Reuters reported earlier this month that, according to three former employees, Yahoo Inc. had "complied with a classified U.S. government demand, scanning hundreds of millions of Yahoo mail accounts at the behest of the NSA or FBI." Yahoo responded that the article was misleading, but did not deny the scanning had occurred.

The New York Times reported further details about this scanning:  Yahoo had modified a system intended to scan emails for child pornography and spam in order to satisfy a secret court order requiring it to search for messages containing a computer "signature" tied to the communications of a state-sponsored terrorist organization. Apparently, the order came last year from a judge of the U.S. Foreign Intelligence Surveillance Court and involved the scanning of all users' emails rather than individual accounts.
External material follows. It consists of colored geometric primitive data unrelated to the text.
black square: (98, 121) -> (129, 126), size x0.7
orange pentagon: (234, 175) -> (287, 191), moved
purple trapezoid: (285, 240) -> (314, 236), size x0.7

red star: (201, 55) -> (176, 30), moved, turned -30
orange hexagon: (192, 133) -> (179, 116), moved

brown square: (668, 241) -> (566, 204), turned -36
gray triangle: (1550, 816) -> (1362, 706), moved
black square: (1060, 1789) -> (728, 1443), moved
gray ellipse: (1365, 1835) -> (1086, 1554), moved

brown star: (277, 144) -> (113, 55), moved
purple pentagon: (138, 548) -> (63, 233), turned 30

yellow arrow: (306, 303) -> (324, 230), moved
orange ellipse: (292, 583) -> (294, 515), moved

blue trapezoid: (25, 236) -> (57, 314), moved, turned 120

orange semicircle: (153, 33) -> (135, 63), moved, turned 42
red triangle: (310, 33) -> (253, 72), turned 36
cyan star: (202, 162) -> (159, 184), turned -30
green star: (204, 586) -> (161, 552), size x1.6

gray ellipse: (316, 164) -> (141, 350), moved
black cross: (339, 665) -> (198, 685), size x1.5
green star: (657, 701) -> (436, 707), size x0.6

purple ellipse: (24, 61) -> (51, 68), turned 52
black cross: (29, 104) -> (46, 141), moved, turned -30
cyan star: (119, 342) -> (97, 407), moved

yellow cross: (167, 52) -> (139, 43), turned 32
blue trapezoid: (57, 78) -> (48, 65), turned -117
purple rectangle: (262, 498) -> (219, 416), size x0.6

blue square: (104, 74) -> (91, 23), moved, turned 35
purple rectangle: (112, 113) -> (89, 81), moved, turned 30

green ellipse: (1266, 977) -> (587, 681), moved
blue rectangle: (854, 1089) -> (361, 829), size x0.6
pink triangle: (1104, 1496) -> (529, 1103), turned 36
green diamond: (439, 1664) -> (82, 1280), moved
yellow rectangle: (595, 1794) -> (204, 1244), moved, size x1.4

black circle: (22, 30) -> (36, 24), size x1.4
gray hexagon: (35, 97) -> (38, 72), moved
Edward Snowden's revelations about U.S. surveillance activities led to the Schrems decision rendered on October 2015 and the invalidation by the European Court of Justice of the Safe Harbour agreement which had served as the basis for many companies to transfer personal data from the EU to the U.S.

Could these new revelations about Yahoo have negative consequences on the Privacy Shield and in what way?

One of the criticisms of the Safe Harbor since its adoption in 2000 was that it did not evolve with the times. This weakness is addressed in the Privacy Shield, which provides for an annual review to monitor the functioning of the Shield, which review will include issues of national security access to personal information. The European Commission and the U.S. Department of Commerce will conduct this review and associate national security experts from the U.S. and European Data Protections Authorities to it. The Yahoo case will no doubt be discussed during the first annual review and, if the European Commission finds it to be evidence that the U.S. privacy efforts are not sufficient, the European Commission can suspend its adequacy decision. In practice, this would mean that companies transferring data would have to use an alternative transfer tool, such as the Commission Standard Contractual Clauses, or face orders to stop transferring data and/or penalties for improperly transferring data.

The Schrems decision also says that national Data Protection Authorities are not bound by the European Commission's adequacy decisions. They can separately conclude that the U.S. privacy scheme does not afford a sufficient level of protection and order the exporter of data to stop transferring the data to the U.S.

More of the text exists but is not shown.